- _Data supplied_:

++++++++

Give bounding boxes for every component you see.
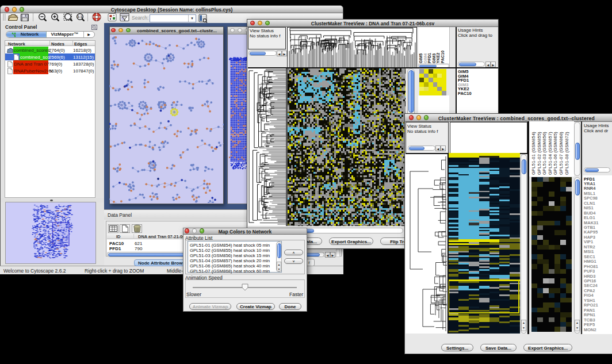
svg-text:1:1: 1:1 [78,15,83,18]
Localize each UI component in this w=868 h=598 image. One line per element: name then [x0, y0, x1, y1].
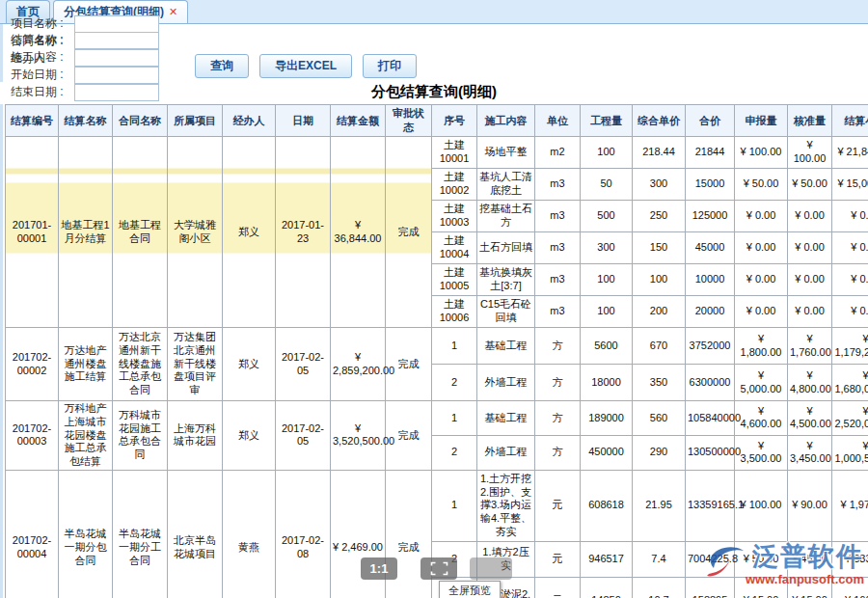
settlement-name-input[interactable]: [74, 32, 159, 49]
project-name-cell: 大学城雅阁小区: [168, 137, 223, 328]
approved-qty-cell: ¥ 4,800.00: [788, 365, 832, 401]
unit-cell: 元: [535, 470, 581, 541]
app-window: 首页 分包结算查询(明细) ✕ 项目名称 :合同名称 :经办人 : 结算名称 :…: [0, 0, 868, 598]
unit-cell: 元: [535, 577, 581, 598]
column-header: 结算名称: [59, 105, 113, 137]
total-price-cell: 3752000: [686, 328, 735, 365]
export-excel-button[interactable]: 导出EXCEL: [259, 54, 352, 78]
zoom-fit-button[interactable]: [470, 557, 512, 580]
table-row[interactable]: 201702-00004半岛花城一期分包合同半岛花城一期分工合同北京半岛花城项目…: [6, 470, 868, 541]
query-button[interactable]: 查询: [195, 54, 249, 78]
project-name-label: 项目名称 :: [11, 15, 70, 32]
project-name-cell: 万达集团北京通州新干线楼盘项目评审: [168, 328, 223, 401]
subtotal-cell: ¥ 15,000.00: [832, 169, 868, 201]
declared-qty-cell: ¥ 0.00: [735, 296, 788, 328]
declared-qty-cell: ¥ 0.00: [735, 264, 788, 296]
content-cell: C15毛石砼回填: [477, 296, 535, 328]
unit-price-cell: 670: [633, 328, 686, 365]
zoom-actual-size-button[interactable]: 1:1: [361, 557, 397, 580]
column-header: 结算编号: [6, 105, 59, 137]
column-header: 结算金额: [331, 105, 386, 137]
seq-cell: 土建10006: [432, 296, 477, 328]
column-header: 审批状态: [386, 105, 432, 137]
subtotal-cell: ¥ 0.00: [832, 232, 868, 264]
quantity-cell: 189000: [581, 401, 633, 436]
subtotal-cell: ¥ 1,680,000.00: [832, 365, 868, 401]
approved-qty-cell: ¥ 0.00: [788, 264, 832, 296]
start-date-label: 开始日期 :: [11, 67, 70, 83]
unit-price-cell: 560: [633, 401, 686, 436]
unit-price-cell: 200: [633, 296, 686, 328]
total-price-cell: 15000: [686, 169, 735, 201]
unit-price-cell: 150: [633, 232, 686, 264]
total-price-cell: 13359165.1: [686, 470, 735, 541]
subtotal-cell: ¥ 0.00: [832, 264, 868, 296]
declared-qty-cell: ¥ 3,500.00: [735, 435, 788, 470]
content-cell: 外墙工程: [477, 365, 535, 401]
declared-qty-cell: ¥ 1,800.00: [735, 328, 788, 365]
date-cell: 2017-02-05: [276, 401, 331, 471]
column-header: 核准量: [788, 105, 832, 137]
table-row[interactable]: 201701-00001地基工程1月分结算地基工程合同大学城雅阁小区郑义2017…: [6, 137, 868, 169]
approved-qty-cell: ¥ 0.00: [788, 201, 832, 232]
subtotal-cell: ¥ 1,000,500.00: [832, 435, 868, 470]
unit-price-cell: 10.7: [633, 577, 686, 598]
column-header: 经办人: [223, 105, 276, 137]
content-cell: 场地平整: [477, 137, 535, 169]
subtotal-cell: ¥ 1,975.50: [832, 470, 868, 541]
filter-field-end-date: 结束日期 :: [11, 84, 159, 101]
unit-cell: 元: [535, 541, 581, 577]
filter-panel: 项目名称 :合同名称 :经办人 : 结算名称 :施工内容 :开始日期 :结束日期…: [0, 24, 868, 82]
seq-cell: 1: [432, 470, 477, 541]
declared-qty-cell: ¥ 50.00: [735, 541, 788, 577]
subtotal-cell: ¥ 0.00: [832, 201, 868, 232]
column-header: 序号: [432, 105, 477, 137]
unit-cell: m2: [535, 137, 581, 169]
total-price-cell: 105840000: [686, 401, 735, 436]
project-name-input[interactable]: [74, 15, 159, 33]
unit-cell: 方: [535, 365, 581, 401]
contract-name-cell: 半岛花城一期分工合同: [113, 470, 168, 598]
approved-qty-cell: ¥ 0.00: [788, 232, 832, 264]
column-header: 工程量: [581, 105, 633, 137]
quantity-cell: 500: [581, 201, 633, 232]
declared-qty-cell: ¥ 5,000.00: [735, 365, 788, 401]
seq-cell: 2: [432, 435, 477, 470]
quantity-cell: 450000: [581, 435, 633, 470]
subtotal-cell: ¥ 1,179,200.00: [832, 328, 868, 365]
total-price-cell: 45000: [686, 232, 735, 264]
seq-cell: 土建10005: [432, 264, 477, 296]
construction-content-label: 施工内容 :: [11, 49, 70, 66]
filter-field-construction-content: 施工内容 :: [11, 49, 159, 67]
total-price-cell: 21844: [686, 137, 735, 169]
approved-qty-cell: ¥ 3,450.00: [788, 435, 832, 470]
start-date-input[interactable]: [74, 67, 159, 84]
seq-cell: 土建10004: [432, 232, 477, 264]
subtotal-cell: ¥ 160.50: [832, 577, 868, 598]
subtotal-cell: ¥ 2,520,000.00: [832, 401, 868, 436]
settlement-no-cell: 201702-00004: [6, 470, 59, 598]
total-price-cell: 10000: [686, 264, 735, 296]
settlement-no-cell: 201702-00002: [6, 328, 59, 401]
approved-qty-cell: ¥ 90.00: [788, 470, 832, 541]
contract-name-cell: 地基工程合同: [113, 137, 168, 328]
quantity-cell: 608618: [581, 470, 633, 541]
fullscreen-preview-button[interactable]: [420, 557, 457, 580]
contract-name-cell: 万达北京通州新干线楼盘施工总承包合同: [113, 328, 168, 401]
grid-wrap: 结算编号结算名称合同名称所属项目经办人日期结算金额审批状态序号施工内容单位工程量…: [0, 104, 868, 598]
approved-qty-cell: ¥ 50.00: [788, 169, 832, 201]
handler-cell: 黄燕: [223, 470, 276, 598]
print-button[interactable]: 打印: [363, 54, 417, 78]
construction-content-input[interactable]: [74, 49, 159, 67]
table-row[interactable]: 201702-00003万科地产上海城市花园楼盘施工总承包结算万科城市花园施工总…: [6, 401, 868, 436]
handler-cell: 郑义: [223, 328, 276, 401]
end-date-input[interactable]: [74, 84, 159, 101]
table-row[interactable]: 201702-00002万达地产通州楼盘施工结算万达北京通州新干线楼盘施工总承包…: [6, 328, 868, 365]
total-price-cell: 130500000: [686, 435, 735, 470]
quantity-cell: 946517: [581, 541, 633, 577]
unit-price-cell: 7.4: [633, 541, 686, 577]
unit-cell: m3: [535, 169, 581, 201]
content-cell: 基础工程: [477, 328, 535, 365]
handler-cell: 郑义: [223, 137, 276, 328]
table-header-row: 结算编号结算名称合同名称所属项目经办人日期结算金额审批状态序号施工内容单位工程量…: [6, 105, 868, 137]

++++++++

- _Exercise_:
The answer should consist of all the records, duplicated exactly, with no images included.

- _Expected output_:
Give bounding boxes for every component you see.
svg-text:1:1: 1:1 [78,15,83,18]
Localize each UI component in this w=868 h=598 image. One line per element: name then [x0, y0, x1, y1].
settlement-name-input[interactable]: [74, 32, 159, 49]
project-name-cell: 大学城雅阁小区: [168, 137, 223, 328]
approved-qty-cell: ¥ 4,800.00: [788, 365, 832, 401]
unit-cell: 元: [535, 470, 581, 541]
app-window: 首页 分包结算查询(明细) ✕ 项目名称 :合同名称 :经办人 : 结算名称 :…: [0, 0, 868, 598]
unit-cell: 元: [535, 577, 581, 598]
column-header: 结算名称: [59, 105, 113, 137]
total-price-cell: 3752000: [686, 328, 735, 365]
export-excel-button[interactable]: 导出EXCEL: [259, 54, 352, 78]
zoom-fit-button[interactable]: [470, 557, 512, 580]
table-row[interactable]: 201702-00004半岛花城一期分包合同半岛花城一期分工合同北京半岛花城项目…: [6, 470, 868, 541]
query-button[interactable]: 查询: [195, 54, 249, 78]
project-name-label: 项目名称 :: [11, 15, 70, 32]
project-name-cell: 万达集团北京通州新干线楼盘项目评审: [168, 328, 223, 401]
subtotal-cell: ¥ 15,000.00: [832, 169, 868, 201]
declared-qty-cell: ¥ 0.00: [735, 296, 788, 328]
declared-qty-cell: ¥ 0.00: [735, 264, 788, 296]
content-cell: C15毛石砼回填: [477, 296, 535, 328]
unit-price-cell: 670: [633, 328, 686, 365]
zoom-actual-size-button[interactable]: 1:1: [361, 557, 397, 580]
column-header: 结算编号: [6, 105, 59, 137]
column-header: 结算金额: [331, 105, 386, 137]
seq-cell: 土建10006: [432, 296, 477, 328]
column-header: 审批状态: [386, 105, 432, 137]
subtotal-cell: ¥ 0.00: [832, 232, 868, 264]
quantity-cell: 189000: [581, 401, 633, 436]
subtotal-cell: ¥ 1,680,000.00: [832, 365, 868, 401]
approved-qty-cell: ¥ 0.00: [788, 264, 832, 296]
start-date-label: 开始日期 :: [11, 67, 70, 83]
unit-price-cell: 560: [633, 401, 686, 436]
unit-price-cell: 200: [633, 296, 686, 328]
total-price-cell: 15000: [686, 169, 735, 201]
unit-price-cell: 150: [633, 232, 686, 264]
total-price-cell: 13359165.1: [686, 470, 735, 541]
subtotal-cell: ¥ 0.00: [832, 264, 868, 296]
declared-qty-cell: ¥ 3,500.00: [735, 435, 788, 470]
content-cell: 外墙工程: [477, 365, 535, 401]
declared-qty-cell: ¥ 1,800.00: [735, 328, 788, 365]
date-cell: 2017-02-05: [276, 401, 331, 471]
column-header: 核准量: [788, 105, 832, 137]
table-row[interactable]: 201701-00001地基工程1月分结算地基工程合同大学城雅阁小区郑义2017…: [6, 137, 868, 169]
approved-qty-cell: ¥ 0.00: [788, 201, 832, 232]
subtotal-cell: ¥ 1,000,500.00: [832, 435, 868, 470]
unit-price-cell: 10.7: [633, 577, 686, 598]
column-header: 经办人: [223, 105, 276, 137]
content-cell: 场地平整: [477, 137, 535, 169]
subtotal-cell: ¥ 1,975.50: [832, 470, 868, 541]
filter-field-end-date: 结束日期 :: [11, 84, 159, 101]
unit-cell: 元: [535, 541, 581, 577]
filter-panel: 项目名称 :合同名称 :经办人 : 结算名称 :施工内容 :开始日期 :结束日期…: [0, 24, 868, 82]
seq-cell: 1: [432, 470, 477, 541]
declared-qty-cell: ¥ 50.00: [735, 541, 788, 577]
subtotal-cell: ¥ 0.00: [832, 201, 868, 232]
column-header: 序号: [432, 105, 477, 137]
unit-cell: m2: [535, 137, 581, 169]
total-price-cell: 105840000: [686, 401, 735, 436]
project-name-input[interactable]: [74, 15, 159, 33]
unit-cell: 方: [535, 365, 581, 401]
contract-name-cell: 半岛花城一期分工合同: [113, 470, 168, 598]
approved-qty-cell: ¥ 0.00: [788, 232, 832, 264]
column-header: 工程量: [581, 105, 633, 137]
quantity-cell: 500: [581, 201, 633, 232]
declared-qty-cell: ¥ 5,000.00: [735, 365, 788, 401]
seq-cell: 2: [432, 435, 477, 470]
quantity-cell: 450000: [581, 435, 633, 470]
subtotal-cell: ¥ 1,179,200.00: [832, 328, 868, 365]
total-price-cell: 45000: [686, 232, 735, 264]
seq-cell: 土建10005: [432, 264, 477, 296]
construction-content-label: 施工内容 :: [11, 49, 70, 66]
filter-field-construction-content: 施工内容 :: [11, 49, 159, 67]
total-price-cell: 21844: [686, 137, 735, 169]
approved-qty-cell: ¥ 3,450.00: [788, 435, 832, 470]
start-date-input[interactable]: [74, 67, 159, 84]
seq-cell: 土建10004: [432, 232, 477, 264]
subtotal-cell: ¥ 160.50: [832, 577, 868, 598]
subtotal-cell: ¥ 2,520,000.00: [832, 401, 868, 436]
settlement-no-cell: 201702-00004: [6, 470, 59, 598]
total-price-cell: 10000: [686, 264, 735, 296]
settlement-no-cell: 201702-00002: [6, 328, 59, 401]
approved-qty-cell: ¥ 90.00: [788, 470, 832, 541]
contract-name-cell: 地基工程合同: [113, 137, 168, 328]
quantity-cell: 608618: [581, 470, 633, 541]
fullscreen-preview-button[interactable]: [420, 557, 457, 580]
contract-name-cell: 万达北京通州新干线楼盘施工总承包合同: [113, 328, 168, 401]
grid-wrap: 结算编号结算名称合同名称所属项目经办人日期结算金额审批状态序号施工内容单位工程量…: [0, 104, 868, 598]
approved-qty-cell: ¥ 50.00: [788, 169, 832, 201]
handler-cell: 黄燕: [223, 470, 276, 598]
print-button[interactable]: 打印: [363, 54, 417, 78]
construction-content-input[interactable]: [74, 49, 159, 67]
table-row[interactable]: 201702-00003万科地产上海城市花园楼盘施工总承包结算万科城市花园施工总…: [6, 401, 868, 436]
handler-cell: 郑义: [223, 328, 276, 401]
end-date-input[interactable]: [74, 84, 159, 101]
table-row[interactable]: 201702-00002万达地产通州楼盘施工结算万达北京通州新干线楼盘施工总承包…: [6, 328, 868, 365]
total-price-cell: 130500000: [686, 435, 735, 470]
quantity-cell: 946517: [581, 541, 633, 577]
unit-price-cell: 7.4: [633, 541, 686, 577]
unit-cell: m3: [535, 169, 581, 201]
content-cell: 基础工程: [477, 328, 535, 365]
handler-cell: 郑义: [223, 137, 276, 328]
table-header-row: 结算编号结算名称合同名称所属项目经办人日期结算金额审批状态序号施工内容单位工程量…: [6, 105, 868, 137]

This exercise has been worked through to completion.